La route de Kambalanta, très prisée, relie le port de Kamsar à plusieurs quartiers et dessert plusieurs sociétés minières. Les manifestants dénoncent un état de dégradation qui dure depuis plusieurs mois et affirment avoir écrit à plusieurs reprises aux autorités locales, sans obtenir de réponse.
« Je suis ici avec les jeunes de Kambalanta pour empêcher la circulation des motos et des véhicules, en raison des difficultés que les citoyens rencontrent depuis des années. La route de Kambalanta est totalement dégradée, il n’y a pratiquement plus de route. C’est pourquoi nous sommes présents ce matin pour bloquer la circulation des véhicules et des motos. Les piétons, les élèves et les femmes qui vont au marché peuvent passer librement.

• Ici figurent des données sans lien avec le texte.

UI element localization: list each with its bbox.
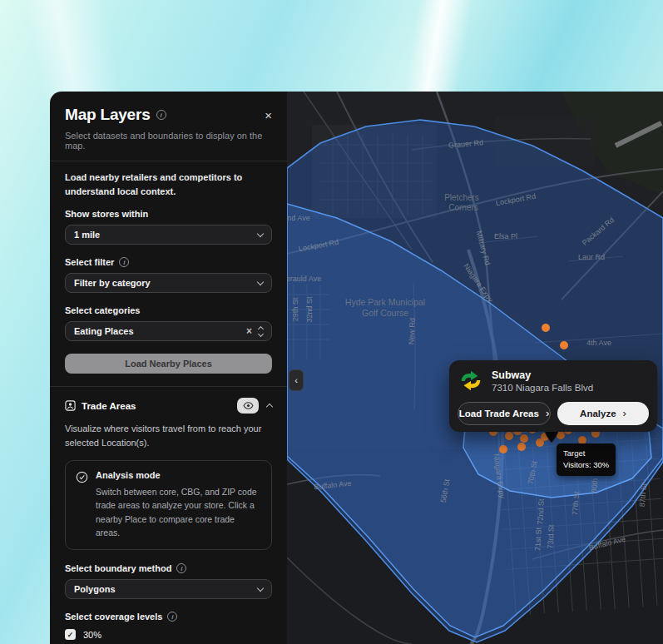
info-icon[interactable]: i [156, 110, 166, 120]
coverage-levels-label: Select coverage levels i [65, 612, 272, 622]
categories-label: Select categories [65, 305, 272, 315]
categories-value: Eating Places [74, 326, 134, 336]
tooltip-line2: Visitors: 30% [563, 459, 609, 471]
visibility-toggle[interactable] [237, 398, 259, 414]
poi-dot[interactable] [542, 324, 550, 332]
map-road-label: Elsa Pl [494, 232, 517, 240]
chevron-down-icon [257, 230, 264, 236]
map-road-label: 73rd St [546, 524, 556, 549]
map-road-label: New Rd [407, 318, 417, 344]
close-icon[interactable]: × [265, 109, 272, 121]
store-popup: Subway 7310 Niagara Falls Blvd Load Trad… [449, 360, 657, 432]
poi-dot[interactable] [517, 443, 526, 451]
store-address: 7310 Niagara Falls Blvd [492, 383, 593, 393]
poi-dot[interactable] [560, 341, 568, 349]
map-canvas[interactable]: Grauer RdPletchersCornersLockport Rdnd A… [287, 92, 663, 644]
map-road-label: Hyde Park Municipal [345, 297, 425, 307]
popup-analyze-button[interactable]: Analyze › [557, 402, 649, 425]
poi-dot[interactable] [505, 432, 513, 440]
boundary-method-select[interactable]: Polygons [65, 579, 272, 599]
panel-subtitle: Select datasets and boundaries to displa… [65, 131, 272, 151]
person-pin-icon [65, 400, 76, 411]
subway-logo-icon [458, 368, 484, 394]
map-road-label: Pletchers [444, 193, 479, 202]
map-road-label: 29th St [291, 298, 299, 322]
poi-dot[interactable] [499, 445, 507, 453]
map-layers-panel: Map Layers i × Select datasets and bound… [50, 92, 287, 644]
map-road-label: Corners [448, 203, 478, 212]
info-icon[interactable]: i [176, 563, 186, 573]
radius-select[interactable]: 1 mile [65, 225, 272, 245]
eye-icon [243, 402, 254, 409]
radius-label: Show stores within [65, 209, 272, 219]
map-road-label: Golf Course [362, 308, 408, 318]
chevron-right-icon: › [623, 407, 626, 419]
chevron-right-icon: › [546, 407, 549, 419]
clear-icon[interactable]: × [246, 325, 252, 337]
analysis-mode-icon [76, 471, 88, 483]
chevron-down-icon [257, 278, 264, 285]
store-name: Subway [492, 369, 593, 381]
popup-analyze-label: Analyze [580, 409, 616, 419]
map-road-label: Laur Rd [578, 253, 605, 261]
coverage-tooltip: Target Visitors: 30% [557, 443, 616, 476]
trade-areas-title: Trade Areas [82, 401, 136, 411]
filter-select[interactable]: Filter by category [65, 273, 272, 293]
boundary-method-value: Polygons [74, 584, 116, 594]
map-road-label: 32nd St [305, 296, 314, 322]
analysis-mode-body: Switch between core, CBG, and ZIP code t… [96, 485, 261, 539]
filter-value: Filter by category [74, 278, 151, 288]
checkbox-checked-icon: ✓ [65, 629, 76, 640]
analysis-mode-card: Analysis mode Switch between core, CBG, … [65, 460, 272, 550]
map-road-label: erauld Ave [287, 275, 321, 283]
panel-title: Map Layers [65, 106, 151, 124]
radius-value: 1 mile [74, 230, 100, 240]
poi-dot[interactable] [520, 434, 528, 443]
coverage-checkbox-30[interactable]: ✓ 30% [50, 629, 287, 640]
chevron-up-icon[interactable] [266, 404, 273, 410]
tooltip-line1: Target [563, 448, 609, 459]
map-road-label: 4th Ave [586, 339, 611, 347]
panel-collapse-button[interactable]: ‹ [289, 369, 304, 391]
popup-load-trade-areas-button[interactable]: Load Trade Areas › [458, 402, 551, 425]
popup-load-trade-areas-label: Load Trade Areas [459, 409, 539, 419]
nearby-description: Load nearby retailers and competitors to… [65, 171, 272, 198]
load-nearby-places-button[interactable]: Load Nearby Places [65, 354, 272, 374]
filter-label: Select filter i [65, 257, 272, 267]
map-road-label: 71st St [533, 528, 542, 552]
categories-combobox[interactable]: Eating Places × [65, 321, 272, 341]
chevron-down-icon [257, 584, 264, 591]
analysis-mode-title: Analysis mode [96, 470, 261, 480]
trade-areas-description: Visualize where visitors travel from to … [50, 414, 287, 449]
info-icon[interactable]: i [167, 612, 177, 622]
coverage-option-label: 30% [83, 630, 101, 640]
info-icon[interactable]: i [119, 257, 129, 267]
map-road-label: nd Ave [287, 214, 309, 222]
boundary-method-label: Select boundary method i [65, 563, 272, 573]
select-updown-icon [259, 327, 263, 336]
chevron-left-icon: ‹ [294, 375, 298, 385]
map-road-label: 72nd St [536, 498, 546, 525]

Mais, pour le moment, aucune moto, ni aucun véhicule ne peut circuler », a souligné Mohamed Lamine Camara.
La dégradation de cette route entraîne également des accidents de la circulation, surtout impliquant des motos. « Il y a régulièrement des accidents, surtout impliquant des motos. Face à cette situation, nous avons décidé, après concertation, d’organiser une manifestation pacifique. Il n’y a ni jets de pierres, ni casses. Nous voulons simplement attirer l’attention pour une réparation immédiate et sans délai de la route. Les seules personnes autorisées à circuler sont celles du corps médical, notamment les docteurs », a-t-il ajouté.
Pour l’heure, un manque de confiance règne entre les manifestants et les autorités. À la demande de celles-ci de lever les barricades pour entamer des négociations, les manifestants ont refusé, estimant que la requête pourrait être un piège.
La dégradation de la route de Kambalanta illustre le calvaire quotidien des habitants et s’inscrit dans un contexte où la majeure partie des routes guinéennes se détériorent, surtout en cette saison.